It is one of the fastest growing sectors in the world – and the UK is at the heart of it.
The trillion dollar Muslim lifestyle sector has grown rapidly in a short space of time and is set to grow even further over the next few years.
According to a recent report by Thomson Reuters & Dinar Standard, the industry grew 9.5% to $1.8 trillion at 2014 and projected to reach $3 trillion by 2021.
The UK is seen as a key market globally with brands and businesses keen to connect with Muslims consumers as well as a strong community of entrepreneurs and start-ups.
Next week, London will host the UK’s biggest B2B Muslim lifestyle event called MLE Connect 2017 for the second successive year.
The event will bring together business owners, brands, entrepreneurs and start-ups from across the world to learn, network and explore market opportunities.
Last year’s inaugural event saw over 160 delegates attend, including brands such as Tesco and Asda, and connect with potential business partners. Next month’s event will see 200 key businesses attend including delegates from UAE, Turkey and Iran.
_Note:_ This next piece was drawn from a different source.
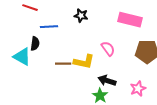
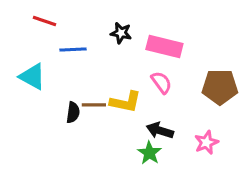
pink rectangle: (130, 20) -> (164, 46), moved
black semicircle: (35, 44) -> (73, 112), moved
cyan triangle: (22, 57) -> (32, 76), moved

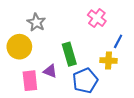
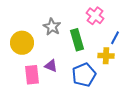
gray star: (36, 22) -> (52, 27), moved
green rectangle: (69, 54) -> (77, 40), moved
“The UK is seen as a key target market for brands across the world,” said Tahir Mirza, founder of the Expo.
“We are seen as being at the forefront of trends and this is why brands from the Middle East and South East Asia are keen to speak and engage with this consumer base.
“If you look at the demographics, the Muslim population is younger, professional, social media savvy and have a higher disposable income. These are the key reasons why this market is so attractive and continues to grow rapidly.”
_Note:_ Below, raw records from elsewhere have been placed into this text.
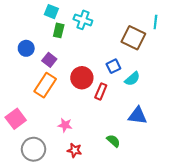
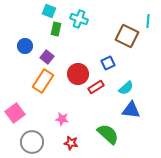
cyan semicircle: (132, 79) -> (126, 88), moved
red rectangle: (101, 91) -> (96, 87), turned 35
green semicircle: (113, 141) -> (108, 134), size x1.6

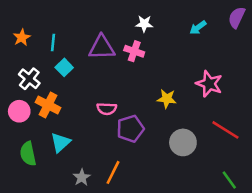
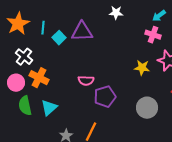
orange star: (22, 37) -> (18, 24), size x1.6
pink cross: (134, 51) -> (153, 35), moved
cyan square: (64, 67) -> (59, 38), moved
yellow star: (167, 99) -> (142, 68), moved
green semicircle: (28, 154) -> (25, 106), moved

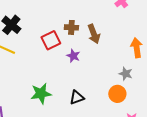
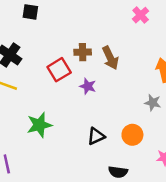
green star: (41, 93) -> (39, 125), moved
orange circle: (117, 94) -> (132, 135), moved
MLE Connect 2017 will see industry experts host a series of seminars and panel discussions across a number of industries within the Muslim lifestyle sectors including halal food, modest fashion, marketing, media, branding, finance, and international trade.
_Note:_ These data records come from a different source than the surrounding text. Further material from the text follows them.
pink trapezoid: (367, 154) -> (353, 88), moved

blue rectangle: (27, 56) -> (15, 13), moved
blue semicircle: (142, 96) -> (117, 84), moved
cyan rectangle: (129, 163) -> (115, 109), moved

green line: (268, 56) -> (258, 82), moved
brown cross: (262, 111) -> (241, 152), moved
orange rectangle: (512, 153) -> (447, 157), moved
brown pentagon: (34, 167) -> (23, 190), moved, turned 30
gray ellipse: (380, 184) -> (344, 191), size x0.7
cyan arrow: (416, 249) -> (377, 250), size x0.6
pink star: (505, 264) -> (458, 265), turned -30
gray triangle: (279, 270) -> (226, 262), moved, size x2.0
Wilf Lewis, managing director of Lewis Pies which supplies Halal pies across the UK to supermarkets such as Tesco, is one of those who will attend MLE Connect having seen a rapid growth in his business.
“I’m not your typical person who you would normally see selling to Muslim consumers,” he said.
“But the growth of our business has been very good especially over the last few years and we have become one of the leading suppliers to the Muslim community across the UK.
“We have invested in attending events like MLE and in our processes but also taken feedback from the Muslim consumers.
“We are now looking to expand our product range to include new products like meatballs for this market.”
Mr Mirza adds: “People like Wilf are a great example of how they have taken a traditional product and evolved it to meet the needs of the Muslim consumer.